Steven Dutch, Professor Emeritus, Natural and Applied Sciences, University of Wisconsin - Green Bay
The Upper Narrows of the Baraboo River, sometimes called Ableman's Gorge, is one of the classic geological field localities in Wisconsin if not the entire world.
This figure, redrawn from a diagram in Dalziel and Dott (1970) is a composite section projected onto a north-south plane running along the gorge. The section south of the bridge appears generally as shown, but the section north of the bridge is actually a mirror image of its appearance in the field.

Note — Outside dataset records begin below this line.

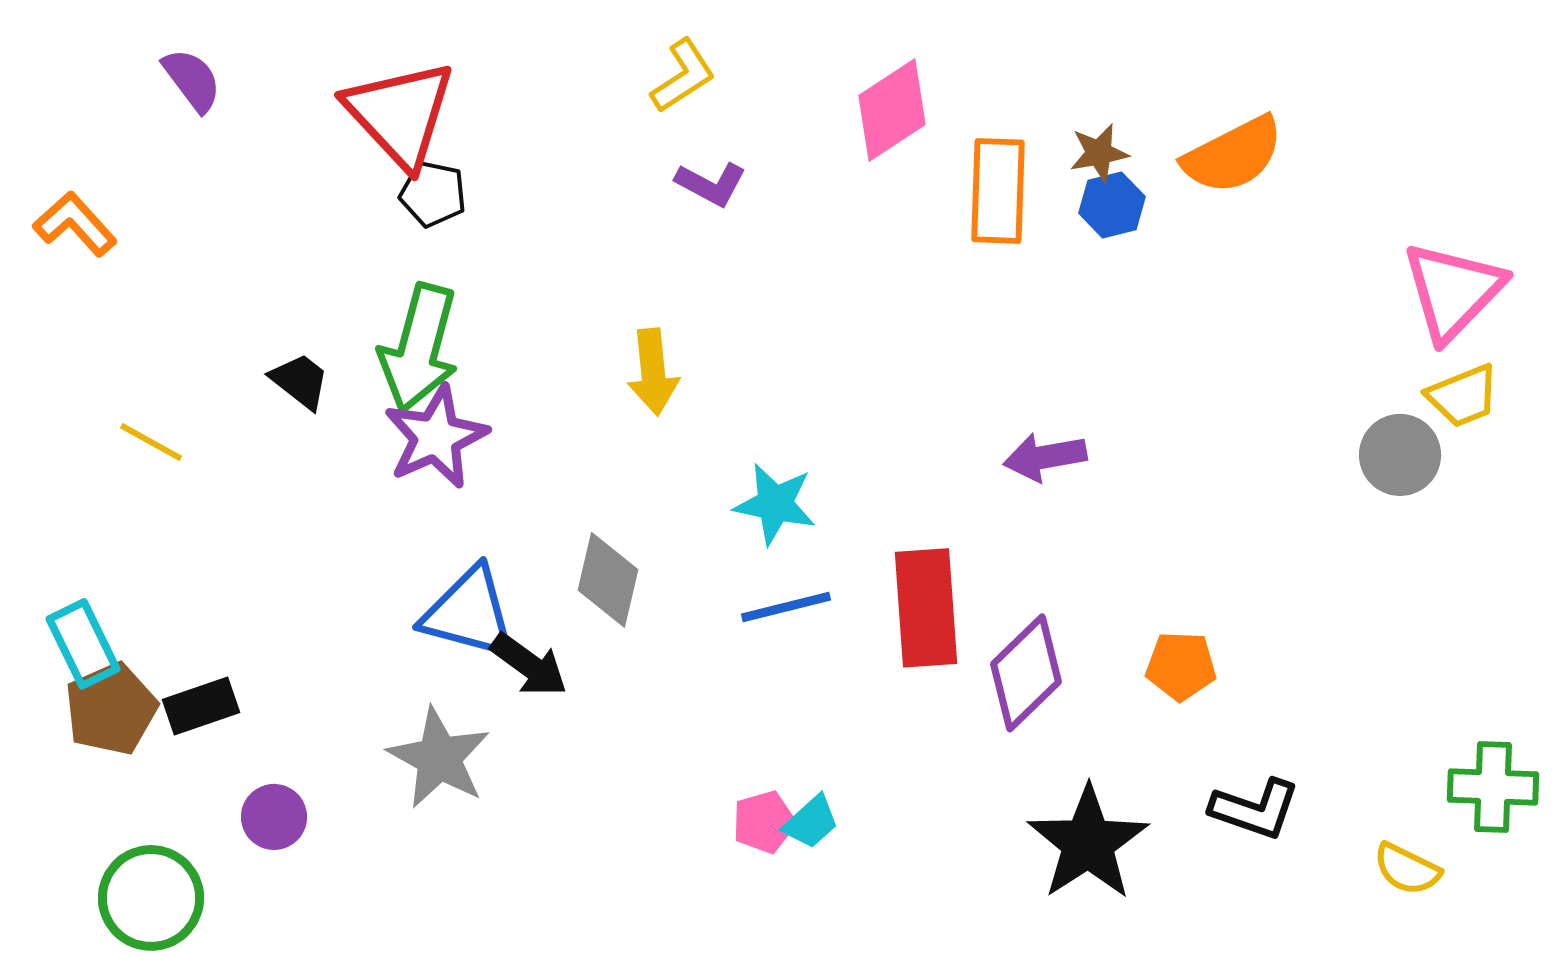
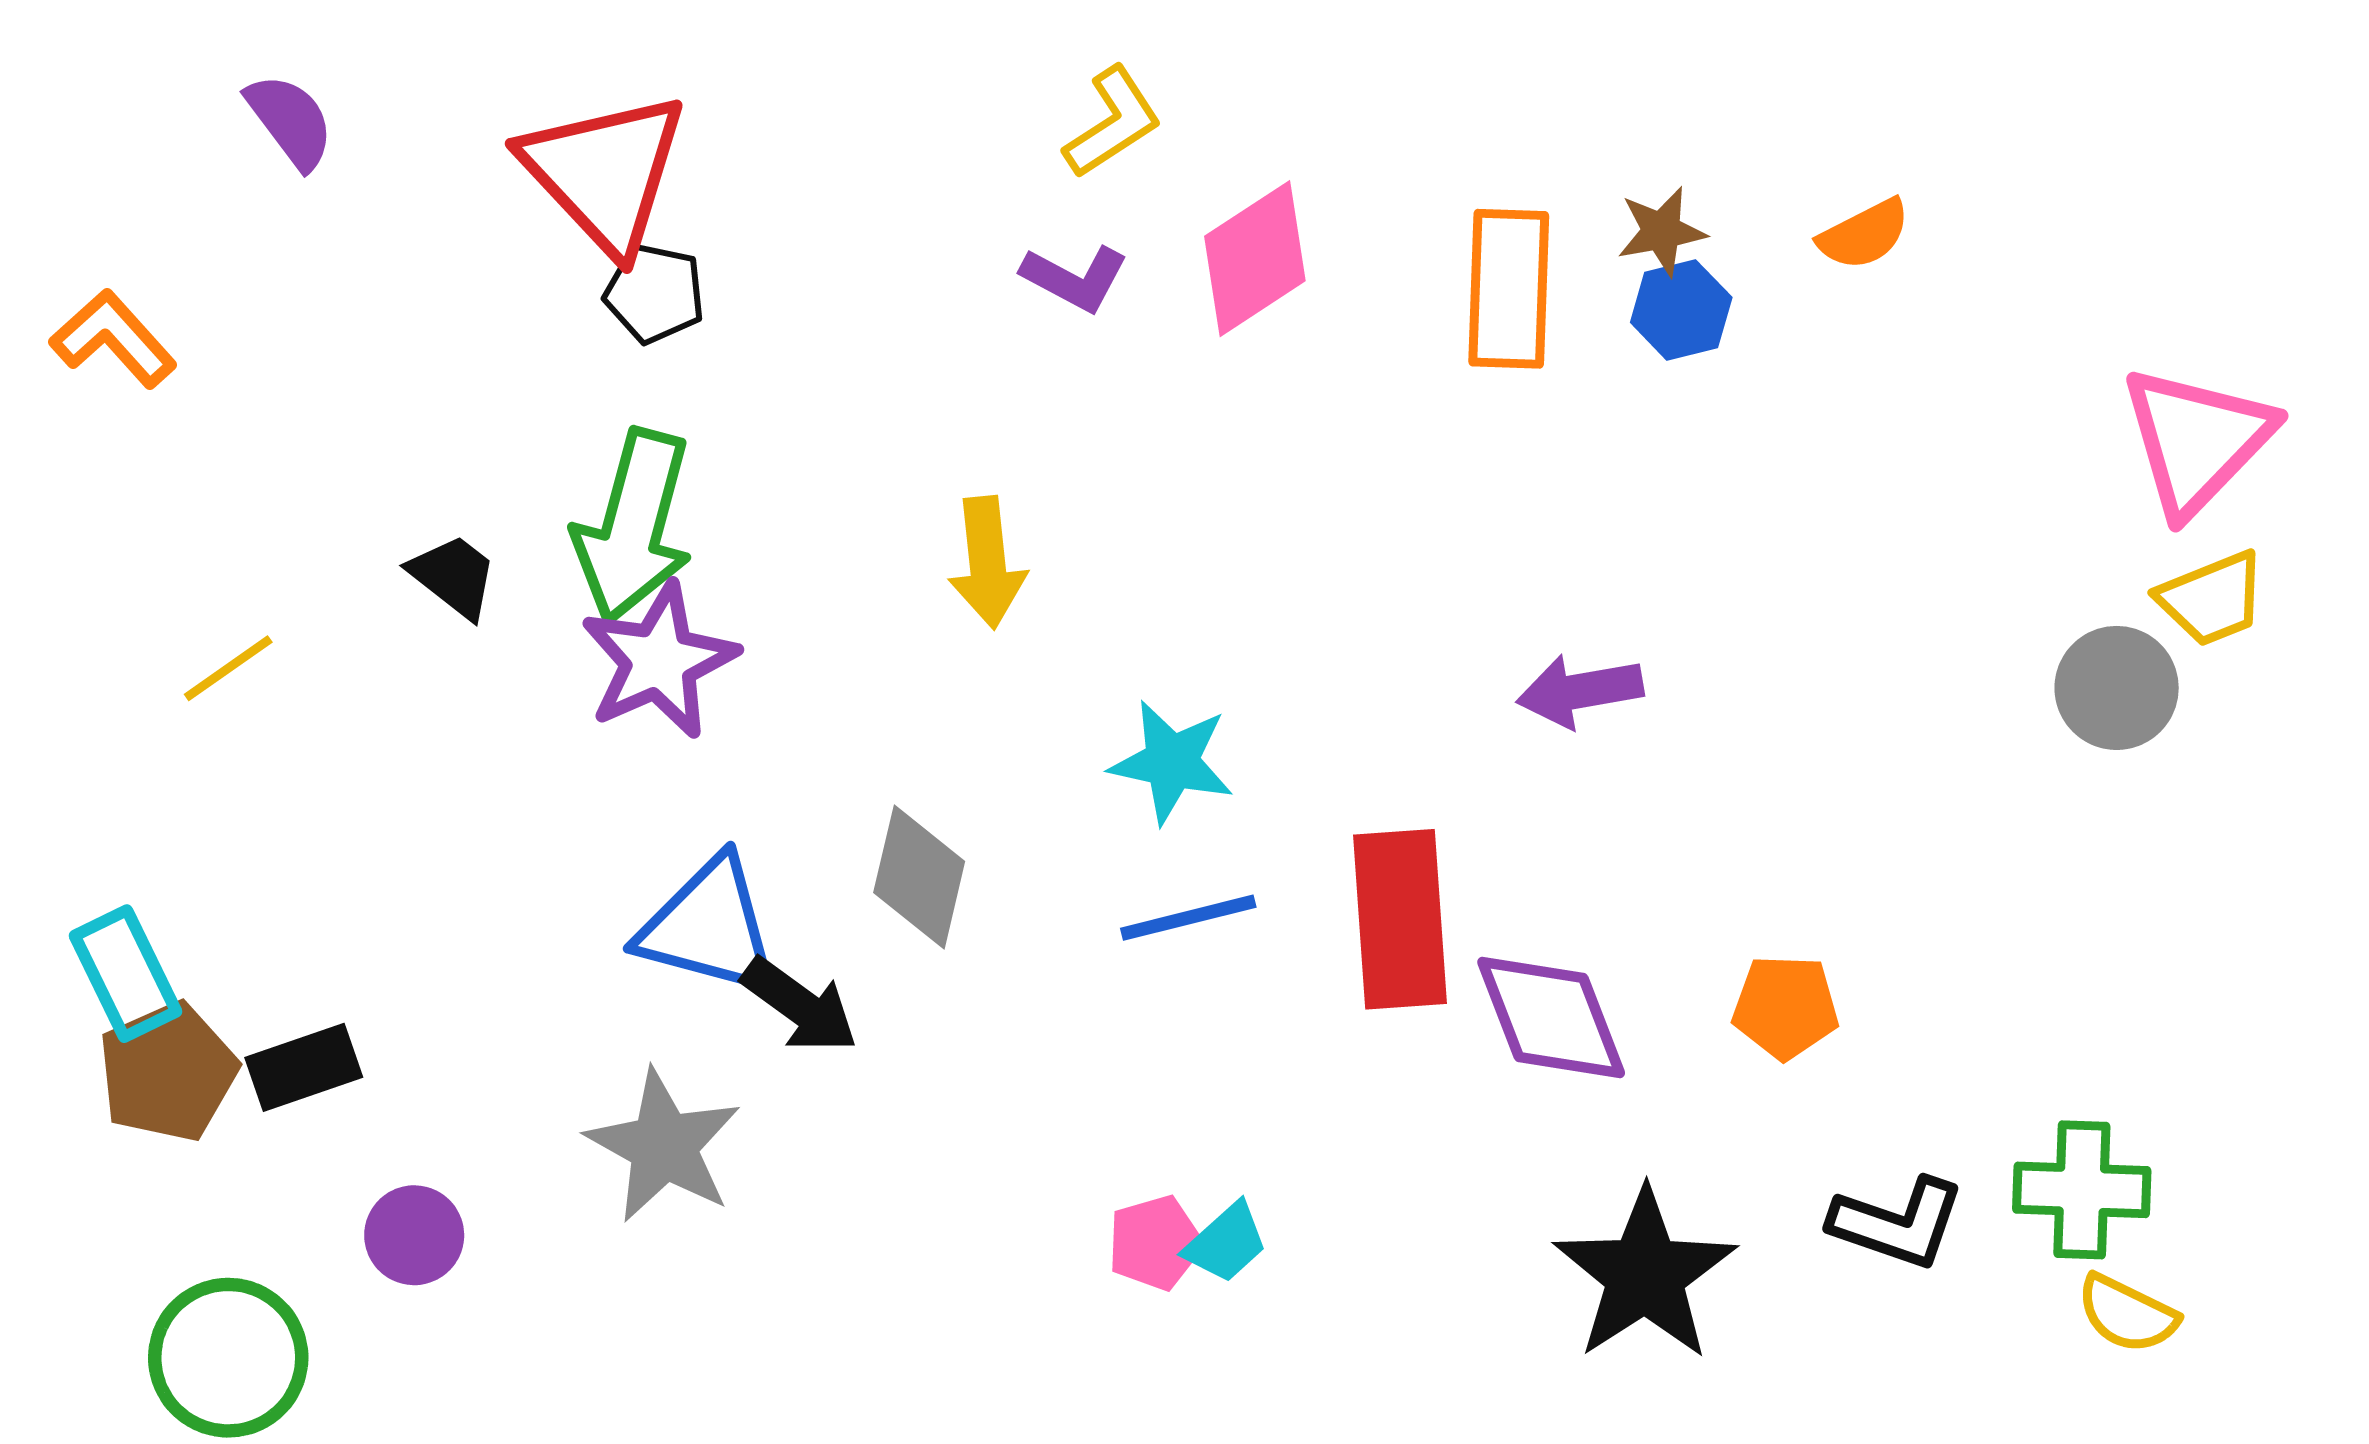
yellow L-shape: (683, 76) -> (1113, 122), moved
pink diamond: (892, 110) -> (1255, 259), moved
orange semicircle: (1233, 155) -> (1864, 234), size x0.6
yellow line: (151, 442) -> (228, 668), turned -64
purple diamond: (1026, 673) -> (1551, 1018), turned -67
green cross: (1493, 787) -> (2082, 1190), moved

|Ripple marks in a vertical bedding surface of Baraboo Quartzite, south side of the Old Quartzite Quarry.|
Two views of basal Cambrian cobble and boulder conglomerate unconformably overlying vertical beds of Baraboo Quartzite at the top of the Old Quartzite Quarry.
A sample of basal Cambrian conglomerate with cobbles of Baraboo quartzite. It fell from the top of the cliffs.
Most of the Precambrian quartzites in Wisconsin show brecciation with angular quartzite surrounded by white vein quartz, often with cavities and quartz crystals. The blocks shown here are typical of the breccia zone in the Upper Narrows. Apart from the obvious conclusion that the brecciation is due to explosive hydrothermal activity, no clear explanation for the brecciation has been proposed.
The outcrop shown here has been a mystery for years. Explanations include the tongue-in-cheek suggestion that it was polished by mastodons using it for a scratching post. More prosaic explanations include wind polishing and possibly coating by silica dissolved and redeposited by ground water.
Van Hise Rock is a classic locality. It was here that Van Hise and his associates developed many of the relationships between bedding and foliation that structural geologists use routinely. They were inspired to do so by the scanty outcrop in Wisconsin and the need to formulate techniques that would allow them to extrapolate observations in the field. In a final irony, it turns out that much of the Precambrian basement in Wisconsin is dominated by structures where this sort of analysis cannot be applied effectively
|Tablet on the north side of Van Hise Rock. It reads:
Van Hise Rock
The material of this rock was once sand on the sea bottom and has since hardened into quartzite. It was tilted to the present position by a slow earth movement and then separated from the adjacent cliff by erosion. The vertical light and dark bands represent the original layers. The inclined cracks in the dark layer were caused by the readjustment in the layers during the tilting.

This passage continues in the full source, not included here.